* [Activity] Whenever a line below includes the string "bedrijven", show it.

══ Data shown

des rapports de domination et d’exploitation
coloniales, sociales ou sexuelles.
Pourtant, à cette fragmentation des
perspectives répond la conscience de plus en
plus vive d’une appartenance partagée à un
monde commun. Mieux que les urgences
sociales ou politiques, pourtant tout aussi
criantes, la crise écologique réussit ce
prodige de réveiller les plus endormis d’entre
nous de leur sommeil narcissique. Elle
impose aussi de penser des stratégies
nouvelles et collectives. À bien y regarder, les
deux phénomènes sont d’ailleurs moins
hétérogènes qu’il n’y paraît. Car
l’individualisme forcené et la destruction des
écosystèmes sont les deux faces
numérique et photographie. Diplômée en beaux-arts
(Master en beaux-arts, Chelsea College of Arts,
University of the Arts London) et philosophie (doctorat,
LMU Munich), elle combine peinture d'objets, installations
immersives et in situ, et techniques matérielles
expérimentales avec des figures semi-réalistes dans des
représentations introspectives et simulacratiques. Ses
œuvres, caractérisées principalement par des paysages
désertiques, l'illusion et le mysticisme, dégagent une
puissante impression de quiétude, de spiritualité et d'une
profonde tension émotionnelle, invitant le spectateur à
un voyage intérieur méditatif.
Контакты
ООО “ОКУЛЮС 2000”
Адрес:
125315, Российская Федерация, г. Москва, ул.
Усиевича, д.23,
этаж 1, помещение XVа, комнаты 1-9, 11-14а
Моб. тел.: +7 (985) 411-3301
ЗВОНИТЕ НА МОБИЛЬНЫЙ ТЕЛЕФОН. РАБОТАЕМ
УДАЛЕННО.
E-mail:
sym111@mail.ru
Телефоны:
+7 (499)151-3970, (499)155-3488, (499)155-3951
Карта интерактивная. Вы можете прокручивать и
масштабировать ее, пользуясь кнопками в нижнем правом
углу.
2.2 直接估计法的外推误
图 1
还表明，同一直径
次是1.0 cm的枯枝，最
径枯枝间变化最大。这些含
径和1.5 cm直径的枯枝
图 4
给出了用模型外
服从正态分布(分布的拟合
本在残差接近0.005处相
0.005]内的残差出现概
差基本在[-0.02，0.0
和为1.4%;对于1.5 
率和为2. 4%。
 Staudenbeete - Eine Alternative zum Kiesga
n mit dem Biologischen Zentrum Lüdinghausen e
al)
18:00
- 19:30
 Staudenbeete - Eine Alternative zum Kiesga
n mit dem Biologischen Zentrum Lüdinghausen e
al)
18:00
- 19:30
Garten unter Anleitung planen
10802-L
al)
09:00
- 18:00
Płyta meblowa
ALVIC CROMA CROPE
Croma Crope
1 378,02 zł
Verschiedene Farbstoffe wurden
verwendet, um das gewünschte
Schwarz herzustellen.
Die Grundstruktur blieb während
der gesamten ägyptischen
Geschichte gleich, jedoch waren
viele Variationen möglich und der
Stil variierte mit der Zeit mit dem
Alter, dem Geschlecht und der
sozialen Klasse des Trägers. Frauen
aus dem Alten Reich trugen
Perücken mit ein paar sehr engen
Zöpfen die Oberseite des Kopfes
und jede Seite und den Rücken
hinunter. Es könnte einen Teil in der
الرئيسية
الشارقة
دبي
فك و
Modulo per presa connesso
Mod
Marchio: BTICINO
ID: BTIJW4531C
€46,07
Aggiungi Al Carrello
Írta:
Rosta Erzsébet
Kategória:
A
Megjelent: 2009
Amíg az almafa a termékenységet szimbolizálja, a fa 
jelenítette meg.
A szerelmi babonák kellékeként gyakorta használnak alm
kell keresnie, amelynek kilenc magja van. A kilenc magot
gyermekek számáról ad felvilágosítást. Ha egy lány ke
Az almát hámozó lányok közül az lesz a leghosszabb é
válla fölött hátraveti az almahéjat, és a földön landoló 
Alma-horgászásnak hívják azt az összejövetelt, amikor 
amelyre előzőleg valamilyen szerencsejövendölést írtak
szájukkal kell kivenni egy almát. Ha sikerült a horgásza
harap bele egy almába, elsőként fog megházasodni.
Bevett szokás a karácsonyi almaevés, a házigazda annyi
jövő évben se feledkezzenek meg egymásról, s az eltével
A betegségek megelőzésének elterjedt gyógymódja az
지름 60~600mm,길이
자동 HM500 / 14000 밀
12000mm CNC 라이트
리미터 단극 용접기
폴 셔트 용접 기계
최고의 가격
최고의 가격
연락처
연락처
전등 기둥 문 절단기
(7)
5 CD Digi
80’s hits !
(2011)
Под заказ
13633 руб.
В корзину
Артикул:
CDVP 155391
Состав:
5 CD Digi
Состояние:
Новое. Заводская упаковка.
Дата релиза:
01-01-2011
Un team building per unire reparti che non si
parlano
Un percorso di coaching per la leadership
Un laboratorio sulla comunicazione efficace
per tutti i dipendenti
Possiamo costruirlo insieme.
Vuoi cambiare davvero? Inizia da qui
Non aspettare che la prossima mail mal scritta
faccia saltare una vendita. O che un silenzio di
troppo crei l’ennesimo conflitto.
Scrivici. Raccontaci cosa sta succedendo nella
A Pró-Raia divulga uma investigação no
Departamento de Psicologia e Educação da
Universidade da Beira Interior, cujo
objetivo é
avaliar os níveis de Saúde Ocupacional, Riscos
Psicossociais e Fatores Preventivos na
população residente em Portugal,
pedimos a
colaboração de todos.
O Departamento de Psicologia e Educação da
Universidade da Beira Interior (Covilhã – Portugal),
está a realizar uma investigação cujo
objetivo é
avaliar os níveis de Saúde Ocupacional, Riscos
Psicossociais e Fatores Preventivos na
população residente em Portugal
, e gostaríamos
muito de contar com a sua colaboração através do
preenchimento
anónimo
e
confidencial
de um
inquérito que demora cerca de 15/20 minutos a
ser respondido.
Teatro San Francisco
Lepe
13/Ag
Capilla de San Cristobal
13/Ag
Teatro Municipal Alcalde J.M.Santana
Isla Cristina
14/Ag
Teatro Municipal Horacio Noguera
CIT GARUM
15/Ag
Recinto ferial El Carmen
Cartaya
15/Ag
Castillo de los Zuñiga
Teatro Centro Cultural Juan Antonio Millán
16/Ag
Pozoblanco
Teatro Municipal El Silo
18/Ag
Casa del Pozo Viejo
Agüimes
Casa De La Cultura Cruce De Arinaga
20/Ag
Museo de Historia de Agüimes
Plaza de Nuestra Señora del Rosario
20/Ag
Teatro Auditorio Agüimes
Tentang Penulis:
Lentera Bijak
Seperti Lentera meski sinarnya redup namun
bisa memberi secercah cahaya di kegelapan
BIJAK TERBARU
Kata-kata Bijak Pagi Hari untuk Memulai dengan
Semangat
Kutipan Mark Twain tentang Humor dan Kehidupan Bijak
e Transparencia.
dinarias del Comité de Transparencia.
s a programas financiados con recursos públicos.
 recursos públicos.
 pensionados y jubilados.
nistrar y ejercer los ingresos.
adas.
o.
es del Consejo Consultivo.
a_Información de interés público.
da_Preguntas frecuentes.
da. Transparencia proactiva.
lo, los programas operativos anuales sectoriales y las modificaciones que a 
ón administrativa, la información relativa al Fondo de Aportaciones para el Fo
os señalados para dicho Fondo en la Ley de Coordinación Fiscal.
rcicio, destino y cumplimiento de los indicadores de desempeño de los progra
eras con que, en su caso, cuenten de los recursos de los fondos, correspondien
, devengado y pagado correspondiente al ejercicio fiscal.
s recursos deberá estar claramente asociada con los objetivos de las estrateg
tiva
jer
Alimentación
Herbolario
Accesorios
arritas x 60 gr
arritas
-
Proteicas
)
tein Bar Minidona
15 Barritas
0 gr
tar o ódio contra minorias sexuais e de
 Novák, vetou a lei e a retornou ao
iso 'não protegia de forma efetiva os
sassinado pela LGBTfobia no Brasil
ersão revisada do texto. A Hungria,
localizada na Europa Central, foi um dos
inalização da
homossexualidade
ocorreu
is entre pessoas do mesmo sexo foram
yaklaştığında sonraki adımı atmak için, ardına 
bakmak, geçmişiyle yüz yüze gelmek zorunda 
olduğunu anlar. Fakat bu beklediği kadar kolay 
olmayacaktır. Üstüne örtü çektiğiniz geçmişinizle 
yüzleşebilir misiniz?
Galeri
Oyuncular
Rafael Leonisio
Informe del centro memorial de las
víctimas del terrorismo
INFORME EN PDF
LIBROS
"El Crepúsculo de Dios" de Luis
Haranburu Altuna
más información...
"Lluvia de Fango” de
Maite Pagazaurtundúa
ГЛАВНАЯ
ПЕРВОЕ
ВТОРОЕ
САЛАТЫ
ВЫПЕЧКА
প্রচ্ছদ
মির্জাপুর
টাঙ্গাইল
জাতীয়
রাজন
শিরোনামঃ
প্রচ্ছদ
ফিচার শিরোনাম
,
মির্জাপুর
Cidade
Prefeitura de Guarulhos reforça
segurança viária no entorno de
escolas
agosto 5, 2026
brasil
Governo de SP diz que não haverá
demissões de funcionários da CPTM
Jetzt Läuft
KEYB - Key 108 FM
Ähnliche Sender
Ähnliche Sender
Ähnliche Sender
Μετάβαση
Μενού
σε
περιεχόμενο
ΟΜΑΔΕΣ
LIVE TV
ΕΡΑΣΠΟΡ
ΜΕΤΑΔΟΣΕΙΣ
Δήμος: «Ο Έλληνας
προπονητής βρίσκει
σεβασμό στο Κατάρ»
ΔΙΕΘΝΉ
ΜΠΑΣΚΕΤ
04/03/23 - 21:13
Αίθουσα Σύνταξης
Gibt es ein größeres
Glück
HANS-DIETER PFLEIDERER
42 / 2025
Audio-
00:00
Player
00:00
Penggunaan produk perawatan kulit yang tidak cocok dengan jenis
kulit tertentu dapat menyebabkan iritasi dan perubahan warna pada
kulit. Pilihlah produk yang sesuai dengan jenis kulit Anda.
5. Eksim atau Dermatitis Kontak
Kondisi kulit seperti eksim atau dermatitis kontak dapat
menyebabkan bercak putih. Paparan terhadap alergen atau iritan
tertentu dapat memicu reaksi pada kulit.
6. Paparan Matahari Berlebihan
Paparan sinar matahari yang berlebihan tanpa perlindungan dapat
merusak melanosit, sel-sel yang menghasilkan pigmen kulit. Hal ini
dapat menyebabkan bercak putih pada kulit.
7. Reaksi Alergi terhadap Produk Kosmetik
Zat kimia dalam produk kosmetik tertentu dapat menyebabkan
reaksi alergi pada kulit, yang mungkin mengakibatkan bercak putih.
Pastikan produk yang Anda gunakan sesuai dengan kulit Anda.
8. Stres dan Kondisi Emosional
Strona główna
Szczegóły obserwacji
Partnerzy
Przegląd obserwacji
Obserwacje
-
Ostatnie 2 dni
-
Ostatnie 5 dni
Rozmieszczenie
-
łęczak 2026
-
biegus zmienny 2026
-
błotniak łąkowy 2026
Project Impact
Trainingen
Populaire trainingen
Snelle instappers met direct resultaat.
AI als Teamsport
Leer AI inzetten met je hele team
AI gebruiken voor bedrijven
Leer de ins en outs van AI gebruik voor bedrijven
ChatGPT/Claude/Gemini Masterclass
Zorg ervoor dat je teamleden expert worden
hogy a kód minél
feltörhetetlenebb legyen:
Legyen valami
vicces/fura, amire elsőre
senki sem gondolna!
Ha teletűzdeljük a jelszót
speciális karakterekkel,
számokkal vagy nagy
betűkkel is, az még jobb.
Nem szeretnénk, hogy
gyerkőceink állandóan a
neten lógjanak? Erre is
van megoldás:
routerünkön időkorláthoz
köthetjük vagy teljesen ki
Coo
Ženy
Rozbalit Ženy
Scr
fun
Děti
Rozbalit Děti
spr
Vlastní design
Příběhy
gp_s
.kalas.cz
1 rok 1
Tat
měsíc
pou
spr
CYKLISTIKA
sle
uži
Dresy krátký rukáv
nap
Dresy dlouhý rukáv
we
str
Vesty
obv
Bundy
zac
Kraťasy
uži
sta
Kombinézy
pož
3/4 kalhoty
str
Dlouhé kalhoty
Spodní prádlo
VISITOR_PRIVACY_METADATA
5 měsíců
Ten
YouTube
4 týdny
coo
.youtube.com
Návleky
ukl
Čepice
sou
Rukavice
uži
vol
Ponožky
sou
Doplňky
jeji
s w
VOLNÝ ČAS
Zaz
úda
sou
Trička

════

* [Reply to the exercise]
AI gebruiken voor bedrijven
Leer de ins en outs van AI gebruik voor bedrijven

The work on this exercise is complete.